Published in two volumes, the purpose of Jersey Folklore & Superstitions is three-fold: To bring all the previously published and any non-published material on Jersey folktales and superstitions together in one publication, to expand on the detail of this material and to place it in context by comparing it with similar or more complete traditions from the Gulf of St. Malo as a whole (Guernsey, Normandy and Brittany) and to consider its functions and origins. To this end they are further compared with traditions from Europe generally, with some examples from further afield and with mythologies worldwide.
For Jersey readers this work will give an overview of their oral tradition, its significance and how it relates to the body of such traditions within Europe as a whole. For general readers the use of the Island's traditions as a template for those elsewhere, the process of comparison with those from other regions and the attempt to outline the broad range of sources from which they are drawn, may give an insight into particular areas of folk tradition generally, such as fairy-lore, indigenous sorcery (witchcraft), domestic superstition and the roles and origins of spectral animals and other beings.

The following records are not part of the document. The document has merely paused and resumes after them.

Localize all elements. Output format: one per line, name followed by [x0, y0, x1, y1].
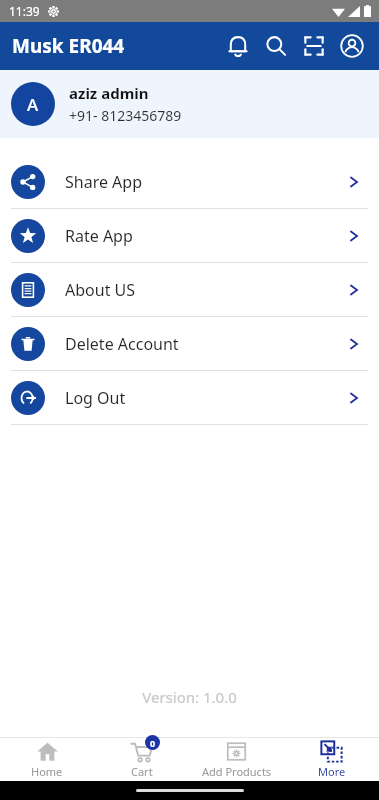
button[interactable]: Rate App: [0, 209, 379, 263]
staticText: Cart: [131, 764, 153, 779]
button[interactable]: Add Products: [189, 738, 284, 781]
staticText: About US: [65, 279, 136, 301]
button[interactable]: Log Out: [0, 371, 379, 425]
staticText: Delete Account: [65, 333, 179, 355]
button[interactable]: Account: [333, 27, 371, 65]
button[interactable]: Search: [257, 27, 295, 65]
staticText: Home: [31, 764, 63, 779]
staticText: More: [318, 764, 346, 779]
button[interactable]: Notifications: [219, 27, 257, 65]
staticText: Log Out: [65, 387, 126, 409]
button[interactable]: A: [0, 70, 379, 138]
staticText: Rate App: [65, 225, 133, 247]
button[interactable]: Share App: [0, 155, 379, 209]
button[interactable]: About US: [0, 263, 379, 317]
button[interactable]: 0: [94, 738, 189, 781]
staticText: 0: [150, 737, 156, 749]
button[interactable]: Delete Account: [0, 317, 379, 371]
button[interactable]: More: [284, 738, 379, 781]
staticText: Version: 1.0.0: [0, 687, 379, 707]
button[interactable]: Home: [0, 738, 94, 781]
staticText: Musk ER044: [12, 33, 125, 59]
staticText: A: [27, 93, 39, 116]
staticText: Share App: [65, 171, 143, 193]
staticText: +91- 8123456789: [69, 106, 182, 125]
staticText: Add Products: [202, 764, 272, 779]
staticText: aziz admin: [69, 83, 149, 103]
staticText: 11:39: [9, 3, 40, 19]
button[interactable]: Scan barcode: [295, 27, 333, 65]
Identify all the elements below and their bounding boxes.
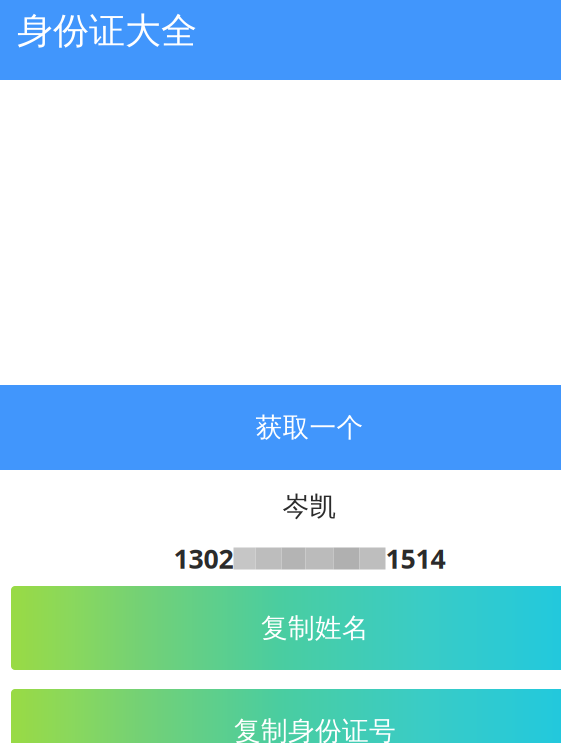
button[interactable]: 复制身份证号 [0, 689, 561, 743]
staticText: 1302 [174, 541, 234, 576]
button[interactable]: 获取一个 [0, 385, 561, 470]
staticText: 1514 [386, 541, 446, 576]
staticText: 身份证大全 [17, 9, 197, 53]
staticText: 复制身份证号 [234, 715, 396, 743]
staticText: 复制姓名 [261, 612, 369, 644]
button[interactable]: 复制姓名 [0, 586, 561, 670]
staticText: 岑凯 [282, 490, 336, 523]
staticText: 获取一个 [256, 411, 364, 444]
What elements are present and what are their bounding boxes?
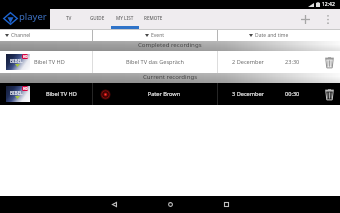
staticText: 2 December [232, 58, 264, 66]
staticText: 00:30 [285, 90, 300, 98]
button[interactable]: Event [93, 30, 217, 41]
staticText: 23:30 [285, 58, 300, 66]
button[interactable]: Delete [321, 86, 337, 102]
staticText: Date and time [255, 32, 289, 39]
staticText: player [19, 10, 47, 23]
staticText: BIBEL [10, 90, 23, 96]
other: Delete [325, 89, 334, 100]
staticText: Completed recordings [138, 40, 202, 48]
button[interactable]: Back [108, 196, 121, 213]
staticText: Channel [11, 32, 31, 39]
staticText: Bibel TV das Gespräch [93, 58, 217, 66]
button[interactable]: MY LIST [111, 9, 139, 29]
button[interactable]: Add [297, 11, 313, 27]
staticText: Event [151, 32, 165, 39]
button[interactable]: BIBEL [0, 51, 340, 73]
button[interactable]: TV [55, 9, 83, 29]
button[interactable]: GUIDE [83, 9, 111, 29]
staticText: HD [23, 55, 28, 59]
button[interactable]: Home [164, 196, 177, 213]
button[interactable]: Delete [321, 54, 337, 70]
button[interactable]: player [0, 4, 50, 33]
staticText: GUIDE [90, 15, 105, 21]
staticText: Bibel TV HD [34, 58, 65, 66]
staticText: Pater Brown [102, 90, 226, 98]
button[interactable]: More options [320, 11, 336, 27]
staticText: 12:42 [322, 1, 335, 8]
staticText: 3 December [232, 90, 264, 98]
button[interactable]: Channel [0, 30, 92, 41]
button[interactable]: Recent apps [220, 196, 233, 213]
staticText: Bibel TV HD [46, 90, 77, 98]
staticText: Current recordings [143, 72, 198, 80]
button[interactable]: BIBEL [0, 83, 340, 105]
staticText: TV [66, 15, 72, 21]
staticText: REMOTE [144, 15, 163, 21]
staticText: HD [23, 87, 28, 91]
other: Delete [325, 57, 334, 68]
button[interactable]: REMOTE [139, 9, 167, 29]
button[interactable]: Date and time [218, 30, 340, 41]
staticText: BIBEL [10, 58, 23, 64]
staticText: MY LIST [116, 15, 134, 21]
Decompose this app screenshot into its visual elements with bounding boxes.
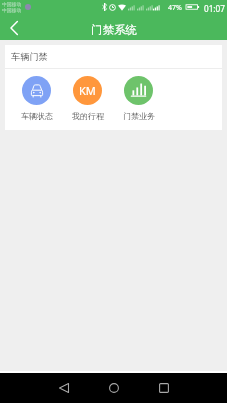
staticText: KM (79, 83, 96, 98)
staticText: 中国移动 (2, 7, 22, 13)
staticText: 我的行程 (72, 111, 104, 121)
staticText: 门禁业务 (123, 111, 155, 121)
button[interactable]: 门禁业务 (113, 69, 164, 121)
staticText: 01:07 (204, 3, 225, 14)
staticText: 47% (168, 3, 182, 13)
button[interactable]: Back (51, 375, 77, 401)
staticText: 门禁系统 (91, 23, 137, 37)
button[interactable]: 车辆状态 (11, 69, 62, 121)
staticText: 车辆状态 (21, 111, 53, 121)
button[interactable]: Recents (151, 375, 177, 401)
button[interactable]: KM (62, 69, 113, 121)
staticText: 中国移动 (2, 1, 22, 7)
button[interactable]: Home (101, 375, 127, 401)
button[interactable]: Back (0, 15, 28, 41)
staticText: 车辆门禁 (11, 51, 48, 63)
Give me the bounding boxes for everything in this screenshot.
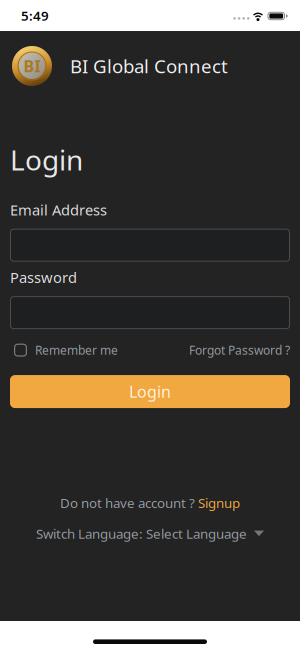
button[interactable]: Email Address: [10, 229, 290, 262]
staticText: Password: [10, 268, 77, 287]
staticText: 5:49: [21, 7, 49, 24]
button[interactable]: Signup: [198, 494, 240, 512]
staticText: Switch Language: Select Language: [36, 525, 247, 542]
staticText: Forgot Password ?: [189, 342, 290, 358]
button[interactable]: Password: [10, 296, 290, 329]
button[interactable]: Login: [10, 375, 290, 408]
staticText: BI Global Connect: [70, 54, 228, 78]
staticText: Remember me: [35, 342, 118, 358]
staticText: Do not have account ?: [60, 494, 198, 512]
staticText: Login: [129, 381, 171, 402]
staticText: BI: [24, 55, 40, 77]
staticText: Email Address: [10, 200, 107, 220]
staticText: Login: [10, 141, 83, 178]
button[interactable]: Select language: [36, 525, 264, 542]
button[interactable]: Forgot Password ?: [189, 342, 290, 358]
button[interactable]: Remember me: [14, 342, 118, 358]
staticText: Signup: [198, 494, 240, 512]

For this purpose, most chapters are broadly divided into four main sections. The Jersey material is presented first, followed by that from Guernsey, Normandy and Brittany, followed by an analysis using examples from further afield and from mythology. Each chapter concludes with a review and summary of this material. Liberal quotations of related 'ditons' or sayings in Jèrriais (the Jersey Language) are included with each chapter.
The author has four previous publications; Jersey Superstitions in Etching & Poetry (hardcover 1981), An Introduction to Channel Islands' Pewter (softcover 1993), Jersey Maritime Folklore (M/S format, 1996) and Sunbonnets in the Channel Islands & worldwide (CD-R 2005).